Sampai sekarang pembangunan ekonomi belum banyak tersentuh dalam pembangunan,
sehingga perlu untuk ditingkatkan.
Pembahasan
Kebijakan Fiskal dalam Perspektif Teori.
Penerimaan
dan pengeluaran pemerintah diyakini dapat memberikan pengaruh terhadap kestabilan
perekonomian suatu negara. Pengeluaran pemerintah yang terlalu besar dapat menyebabkan
terjadinya defisit dalam APBN sehingga akan mempengaruhi variabel
lainnya. Untuk menjaga kestabilan ekonomi maka penerimaan dan
pengeluaran pemerintah perlu diseimbangkan. Maka timbulah gagasan untuk sengaja
mengubah-ubah pengeluaran dan penerimaan pemerintah guna mencapai
kestabilan ekonomi. Teknik mengubah pengeluaran dan penerimaan
pemerintah inilah yang kita kenal dengan kebijakan fiskal (Santosa dan
Lestari, 2008).
Pada awal sebelum terjadinya depresi ekonomi
tahun 1930, pengeluaran pemerintah hanya dianggap sebagai alat untuk
membiayai kegiatan-kegiatan pemerintah dan dinilai berdasarkan manfaat
langsung yang dapat ditimbulkannya tanpa melihat pengaruhnya terhadap
pendapatan nasional. Demikian pula halnya dengan pajak. Pajak hanya
dianggap sebagai sumber pembiayaan pengeluaran negara dan belum
diketahui pengaruhnya terhadap pendapatan nasional. Akibatnya dalam masa
depresi, di mana penerimaan pemerintah menurun, maka pengeluaran pemerintah
harus dikurangi pula. Hal ini justru berakibat pada semakin rendahnya
pendapatan nasional serta semakin lesunya perekonomian. Kalau timbul deflasi
atau inflasi, kebijakan yang dipercayai untuk menanggulanginya adalah kebijakan
moneter lewat Bank Sentral dan bukan kebijakan fiskal (Suparmoko, 2000).
Pengaruh Kebijakan Fiskal dari Sisi
Permintaan.
Pengaruh kebijakan fiskal dari sisi permintaan
ini lebih lanjut diklasifikasikan berdasarkan perspektif mainstream utama
dalam teori ekonomi, yaitu Keynesian dan Non-Keynesian.
Pendekatan Keynesian.
Model Keynesian yang paling sederhana mengasumsikan
adanya kekakuan harga (price rigidity) dan perekonomian mengalami
kelebihan kapasitas (excess capacity), sehingga output ditentukan
oleh permintaan agregat (aggregate demand).
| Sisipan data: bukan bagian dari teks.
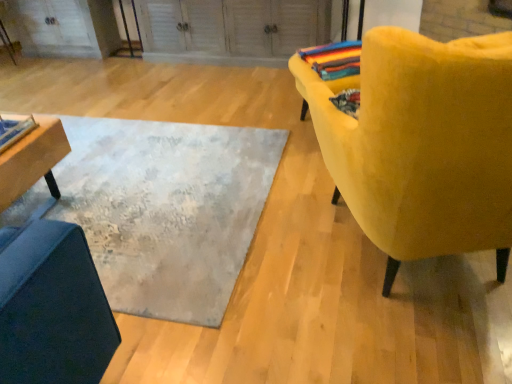 Question: Considering the relative positions of multicolored woven blanket at upper right and wooden table at left in the image provided, is multicolored woven blanket at upper right behind wooden table at left?

Choices:
 (A) no
 (B) yes

Answer: (B)

Question: Considering the relative sizes of multicolored woven blanket at upper right and wooden table at left in the image provided, is multicolored woven blanket at upper right shorter than wooden table at left?

Choices:
 (A) no
 (B) yes

Answer: (B)

Question: Would you say multicolored woven blanket at upper right contains wooden table at left?

Choices:
 (A) yes
 (B) no

Answer: (B)

Question: Is multicolored woven blanket at upper right thinner than wooden table at left?

Choices:
 (A) no
 (B) yes

Answer: (B)

Question: Is multicolored woven blanket at upper right to the left of wooden table at left from the viewer's perspective?

Choices:
 (A) yes
 (B) no

Answer: (B)

Question: Looking at their shapes, would you say textured gray rug at center is wider or thinner than wooden table at left?

Choices:
 (A) thin
 (B) wide

Answer: (B)

Question: From the image's perspective, is textured gray rug at center located above or below wooden table at left?

Choices:
 (A) above
 (B) below

Answer: (A)

Question: Considering the positions of textured gray rug at center and wooden table at left in the image, is textured gray rug at center bigger or smaller than wooden table at left?

Choices:
 (A) big
 (B) small

Answer: (A)

Question: In the image, is textured gray rug at center positioned in front of or behind wooden table at left?

Choices:
 (A) front
 (B) behind

Answer: (A)

Question: Looking at their shapes, would you say textured gray rug at center is wider or thinner than multicolored woven blanket at upper right?

Choices:
 (A) wide
 (B) thin

Answer: (A)

Question: Visually, is textured gray rug at center positioned to the left or to the right of multicolored woven blanket at upper right?

Choices:
 (A) left
 (B) right

Answer: (A)

Question: From a real-world perspective, is textured gray rug at center above or below multicolored woven blanket at upper right?

Choices:
 (A) above
 (B) below

Answer: (B)

Question: Choose the correct answer: Is textured gray rug at center inside multicolored woven blanket at upper right or outside it?

Choices:
 (A) inside
 (B) outside

Answer: (B)

Question: Relative to velvet yellow chair at right, is wooden table at left in front or behind?

Choices:
 (A) behind
 (B) front

Answer: (A)

Question: Considering the positions of point (10, 158) and point (507, 168), is point (10, 158) closer or farther from the camera than point (507, 168)?

Choices:
 (A) farther
 (B) closer

Answer: (A)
Dalam model ini, ekspansi
fiskal mempunyai efek pengganda (multiplier effect) terhadap permintaan
agregat dan output. Ekspansi fiskal mendorong peningkatan permintaan agregat
melalui salah satu dari dua saluran, yaitu: Pertama, apabila pemerintah
meningkatkan belanja dan penerimaan pajak diasumsikan tetap sama, maka
permintaan agregat akan bertambah secara langsung. Kedua, apabila
pemerintah mengurangi pajak (tax cuts) atau menaikkan transfer payments,
maka pendapatan masyarakat yang dapat dibelanjakan (disposable income)
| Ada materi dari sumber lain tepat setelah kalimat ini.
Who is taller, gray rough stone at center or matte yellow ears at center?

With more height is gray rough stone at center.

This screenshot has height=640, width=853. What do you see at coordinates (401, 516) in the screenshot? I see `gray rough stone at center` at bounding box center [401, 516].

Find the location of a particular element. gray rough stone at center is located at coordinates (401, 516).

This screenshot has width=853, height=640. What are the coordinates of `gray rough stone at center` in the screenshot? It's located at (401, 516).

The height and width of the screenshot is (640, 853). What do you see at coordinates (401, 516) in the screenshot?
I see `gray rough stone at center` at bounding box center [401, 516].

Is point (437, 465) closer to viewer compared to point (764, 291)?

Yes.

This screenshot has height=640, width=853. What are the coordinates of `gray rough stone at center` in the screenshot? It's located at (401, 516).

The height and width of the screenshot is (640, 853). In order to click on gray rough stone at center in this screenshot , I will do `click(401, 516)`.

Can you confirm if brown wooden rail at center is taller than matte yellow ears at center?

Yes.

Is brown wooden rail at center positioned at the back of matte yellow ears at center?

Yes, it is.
akan bertambah, dan masyarakat cenderung menambah konsumsi. Peningkatan
konsumsi yang peka (responsiveness) terhadap perubahan pendapatan ini
mempengaruhi pengganda Keynesian dengan nilai lebih besar dari satu, dan dengan
kecenderungan meningkat. Nilai pengganda Keynesian lebih besar untuk
peningkatan belanja dibandingkan untuk pemotongan pajak.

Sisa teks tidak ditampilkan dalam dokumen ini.